今ではIT系ライター・編集者のスタンダード(?)


 昔は同業者からも,「よく,ディスプレイなんかトランクに詰めて持ってくるね」と奇異な目で見られた出張多画面ですが,最近では同じことをする同業者も増えつつあります。同業者たちが利用しているのは,USB接続のモバイルディスプレイ,あるいはサブディスプレイと呼ばれるような小型の製品が多いようです。たしかに,USB給電で動作して重量も約1kgほどですから,LL-S201A以上に軽くて手軽です。

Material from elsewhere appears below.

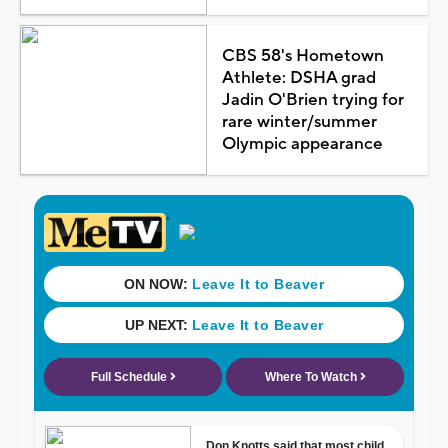
CBS 58's Hometown
Athlete: DSHA grad
Jadin O'Brien trying for
rare winter/summer
Olympic appearance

 この分野では,解像度1600×900ドットのLenovo製「ThinkVision LT1423p」や,解像度1366×768ドットのグリーンハウス製「GH-YSD16K」など,さまざまな製品が登場しつつあります。しかし,特殊なUSBグラフィックスドライバソフトをインストールする必要があることに,ボクは抵抗を感じています。

 それに最近のノートPCならば,CPUに内蔵される統合型グラフィックス機能を使う製品でも,外部映像出力としてHDMI出力端子やDisplayPort出力端子が付いていますから,あえて汎用インタフェースであるUSB端子を使うのはもったいないというのも,USB接続ディスプレイを選択しない理由です。
 まあ,どちらを選択するかはユーザーの好みでしょう。というわけで,みなさんも,出張多画面を始めてみませんか。

■■西川善司■■
テクニカルジャーナリスト。年明け早々からCES 2014取材でラスベガスに赴き,日本に帰国後は,席を温める暇もなくアラブ首長国連邦のドバイへ出張と,1か月の半分近くを砂漠の都市ですごすことになった西川氏。ところが,ラスベガス滞在中に風邪を引いたうえに,直す余裕もないままの連続出張によりドバイにて悪化と,なかなかつらい1か月だったようです。「砂漠とは相性が悪いんですかね?」とも言ってましたが,ええと,なんて言うんでしょう。加齢による体力の衰え?